3PSDF: Three-Pole Signed Distance Function for Learning Surfaces with Arbitrary Topologies

Recent advances in learning 3D shapes using neural implicit functions have achieved impressive results by breaking the previous barrier of resolution and diversity for varying topologies. However, most of such approaches are limited to closed surfaces as they require the space to be divided into inside and outside. More recent works based on unsigned distance function have been proposed to handle complex geometry containing both the open and closed surfaces. Nonetheless, as their direct outputs are point clouds, robustly obtaining high-quality meshing results from discrete points remains an open question.
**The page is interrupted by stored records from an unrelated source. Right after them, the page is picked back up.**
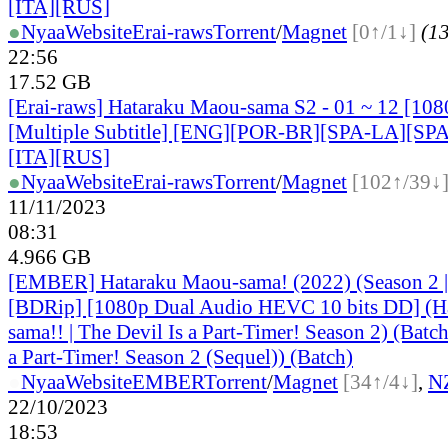
[ITA][RUS]
●
Nyaa
Website
Erai-raws
Torrent
/
Magnet
[0↑/1↓]
(13
22:56
17.52 GB
[Erai-raws] Hataraku Maou-sama S2 - 01 ~ 12 [1
[Multiple Subtitle] [ENG][POR-BR][SPA-LA][SP
[ITA][RUS]
●
Nyaa
Website
Erai-raws
Torrent
/
Magnet
[102↑/39↓
11/11/2023
08:31
4.966 GB
[EMBER] Hataraku Maou-sama! (2022) (Season 2 | 
[BDRip] [1080p Dual Audio HEVC 10 bits DD] (H
sama!! | The Devil Is a Part-Timer! Season 2) (Batch
a Part-Timer! Season 2 (Sequel)) (Batch)
●
Nyaa
Website
EMBER
Torrent
/
Magnet
[34↑/4↓]
,
N
22/10/2023
18:53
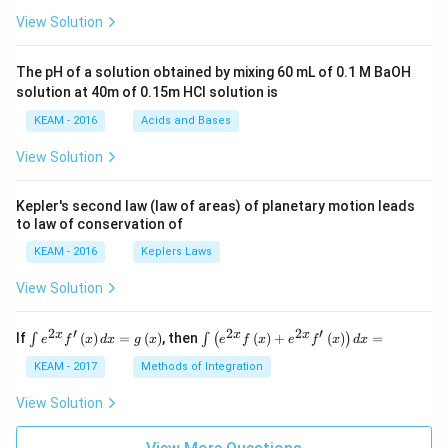
\pi
View Solution
t +
\fr
ac
The pH of a solution obtained by mixing 60 mL of 0.1 M BaOH
{\p
solution at 40m of 0.15m HCI solution is
i}
{4}
KEAM - 2016
Acids and Bases
\ri
gh
View Solution
t) .
Kepler's second law (law of areas) of planetary motion leads
to law of conservation of
KEAM - 2016
Keplers Laws
View Solution
2
′
2
2
′
\i
\i
x
x
x
If
(
)
=
(
)
, then
(
)
+
(
)
=
∫
∫
(
)
e
f
x
d
x
g
x
e
f
x
e
f
x
d
x
nt
nt
e^
\l
KEAM - 2017
Methods of Integration
{2
ef
x}
t
View Solution
f'
(e
\l
^
ef
{2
We present a novel learnable implicit representation, called the three-pole signed distance function (3PSDF), that can represent non-watertight 3D shapes with arbitrary topologies while supporting easy field-to-mesh conversion using the classic Marching Cubes algorithm. The key to our method is the introduction of a new sign, the NULL sign, in addition to the conventional in and out labels. The existence of the null sign could stop the formation of a closed isosurface derived from the bisector of the in/out regions. Further, we propose a dedicated learning framework to effectively learn 3PSDF without worrying about the vanishing gradient due to the null labels. Experimental results show that our approach outperforms the previous state-of-the-art methods in a wide range of benchmarks both quantitatively and qualitatively.